Safeguarding partners must also publish a report at least once in every twelve month period which details what they have done as a result of their published arrangements, and how effective those arrangements have been in responding to the needs of children in their area.

The guidance set out arrangements for a new system of national and local child safeguarding practice reviews, which will replace serious case reviews, and the establishment of a new national Child Safeguarding Practice Review Panel.

Safeguarding partners will be responsible for identifying serious child safeguarding cases which raise issues of importance in relation to their area, and commissioning reviews of those cases where they consider it appropriate to do so.

Serious child safeguarding cases’ are those in which: abuse or neglect of a child is known or suspected; the child has died or been seriously harmed. ‘Serious harm’ includes serious or long-term impairment of mental health or intellectual, emotional, social or behavioural development. It should also cover instances of impairment of physical health.

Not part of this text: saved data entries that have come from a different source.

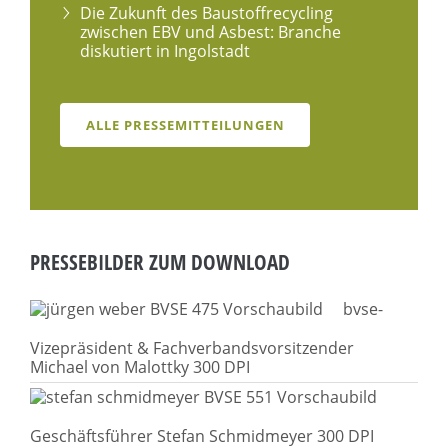
Die Zukunft des Baustoffrecycling
zwischen EBV und Asbest: Branche
diskutiert in Ingolstadt
ALLE PRESSEMITTEILUNGEN
PRESSEBILDER ZUM DOWNLOAD
bvse-
Vizepräsident &
Fachverbandsvorsitzender
Michael von Malottky 300 DPI
Geschäftsführer Stefan Schmidmeyer 300 DPI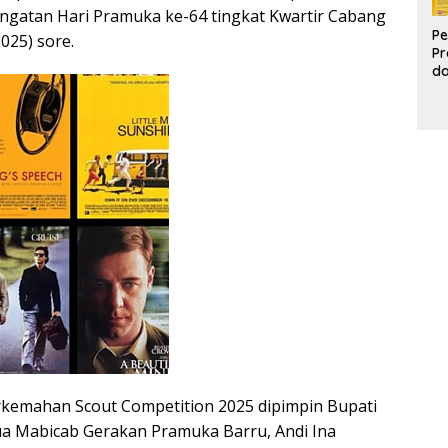
ingatan Hari Pramuka ke-64 tingkat Kwartir Cabang
Pe
025) sore.
Pr
d
Pr
Pa
d
K
kemahan Scout Competition 2025 dipimpin Bupati
ua Mabicab Gerakan Pramuka Barru, Andi Ina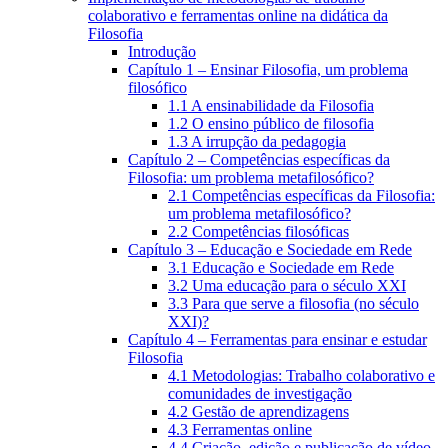
colaborativo e ferramentas online na didática da
Filosofia
Introdução
Capítulo 1 – Ensinar Filosofia, um problema
filosófico
1.1 A ensinabilidade da Filosofia
1.2 O ensino público de filosofia
1.3 A irrupção da pedagogia
Capítulo 2 – Competências específicas da
Filosofia: um problema metafilosófico?
2.1 Competências específicas da Filosofia:
um problema metafilosófico?
2.2 Competências filosóficas
Capítulo 3 – Educação e Sociedade em Rede
3.1 Educação e Sociedade em Rede
3.2 Uma educação para o século XXI
3.3 Para que serve a filosofia (no século
XXI)?
Capítulo 4 – Ferramentas para ensinar e estudar
Filosofia
4.1 Metodologias: Trabalho colaborativo e
comunidades de investigação
4.2 Gestão de aprendizagens
4.3 Ferramentas online
4.4 Criação, edição e publicação de vídeo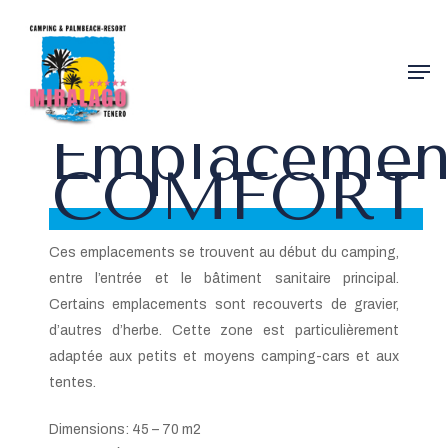
Skip
to
Men
main
content
Emplacemen
COMFORT
Ces emplacements se trouvent au début du camping,
entre l’entrée et le bâtiment sanitaire principal.
Certains emplacements sont recouverts de gravier,
d’autres d’herbe. Cette zone est particulièrement
adaptée aux petits et moyens camping-cars et aux
tentes.
Dimensions: 45 – 70 m2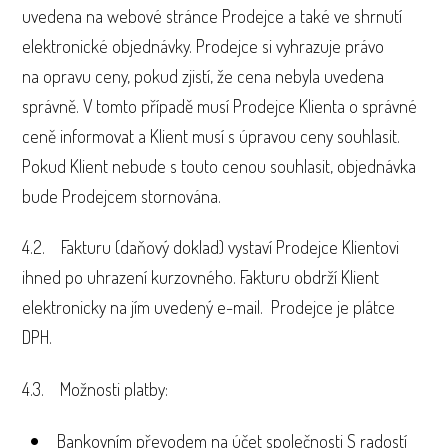
uvedena na webové stránce Prodejce a také ve shrnutí
elektronické objednávky. Prodejce si vyhrazuje právo
na opravu ceny, pokud zjistí, že cena nebyla uvedena
správně. V tomto případě musí Prodejce Klienta o správné
ceně informovat a Klient musí s úpravou ceny souhlasit.
Pokud Klient nebude s touto cenou souhlasit, objednávka
bude Prodejcem stornována.
4.2. Fakturu (daňový doklad) vystaví Prodejce Klientovi
ihned po uhrazení kurzovného. Fakturu obdrží Klient
elektronicky na jím uvedený e-mail. Prodejce je plátce
DPH.
4.3. Možnosti platby:
Bankovním převodem na účet společnosti S radostí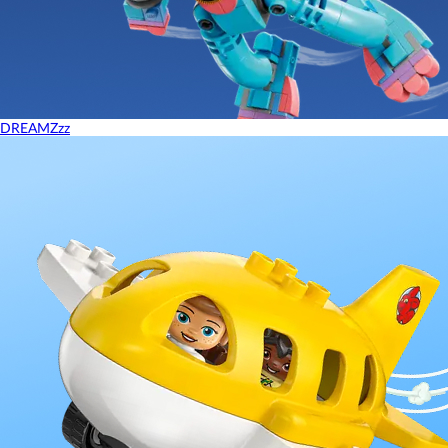
DREAMZzz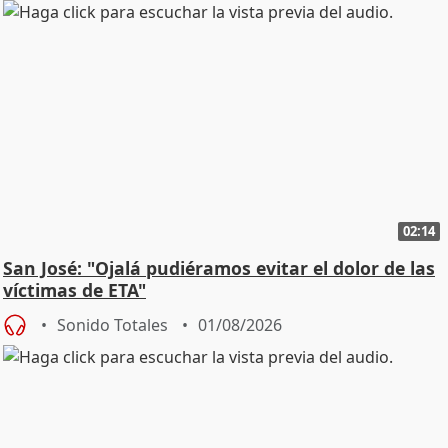
02:14
San José: "Ojalá pudiéramos evitar el dolor de las
víctimas de ETA"
Sonido Totales
01/08/2026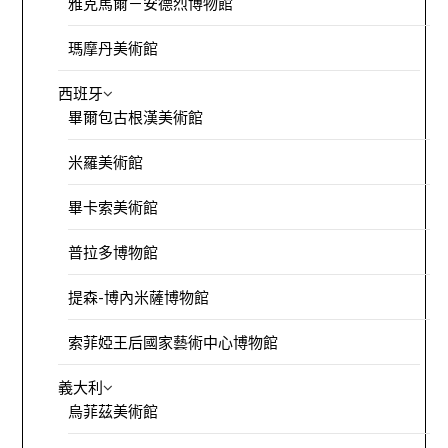
雅克馬爾－安德烈博物館
瑪摩丹美術館
西班牙
畢爾包古根漢美術館
米羅美術館
畢卡索美術館
普拉多博物館
提森-博內米薩博物館
索菲婭王后國家藝術中心博物館
義大利
烏菲茲美術館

Local child safeguarding practice reviews

The Children and Social Work Act 2017 provides that the purpose of local child safeguarding practice reviews is to identify any improvements that should be made locally to safeguard and promote the welfare of children.

When the safeguarding partners receive information about the known or suspected abuse or neglect of a child in their area, where death or serious harm has occurred, they should undertake a concise investigative exercise to understand both the relevant circumstances and the involvement of local agencies. This should be completed, and a decision taken on next steps, within five working days of receipt of this information and any immediate learning shared appropriately.

When the initial investigative exercise is complete, the safeguarding partners should send a copy of the findings to the Child Safeguarding Practice Review Panel. When they do so, they should also advise the Panel whether in principle they already consider that a local child safeguarding practice review is appropriate or not. The Panel will consider the information and will advise the safeguarding partners whether they intend to undertake a national child safeguarding practice review.

The draft Statutory Instrument “the National and Local Child Safeguarding Practice Review (England) Regulations” sets out proposed provisions covering criteria for national and local reviews, and on reviewers and reports. (See Annexe B in the consultation document Changes to statutory guidance: Working Together to Safeguard Children; and new regulations: Government consultation).

National Child Safeguarding Practice Review Panel

The Children and Social Work Act 2017 provides for the establishment of a national Child Safeguarding Practice Review Panel.

The Panel is responsible for commissioning and supervising reviewers for national child safeguarding practice reviews, where cases raise issues that are complex or of national importance.

The Panel will receive notification of all child safeguarding cases where a child has died or is seriously harmed, as well as copies of all completed local reviews. Using this data as well as other available evidence, the Panel will be responsible for identifying improvements which should be made locally or nationally to safeguard and promote the welfare of children.

At a national level, the ownership of government policy for child death and related issues will be transferred from the Department for Education to the Department of Health.

The Children and Social Work Act 2017 establishes the role of child death review partners.

Child death review partners (the local authority and all or part of any clinical commissioning group which falls within the local authority area) will assume responsibility for reviewing and analysing the circumstances of death of any child normally resident in their area.

The guidance includes minor clarifications and amendments, which are not part of the consultation. These include:

  • the addition of a short paragraph about ‘Sports Clubs’ in the ‘Organisational Responsibilities’ section
  • updating the guidance to align with the new special education needs (SEN) provisions.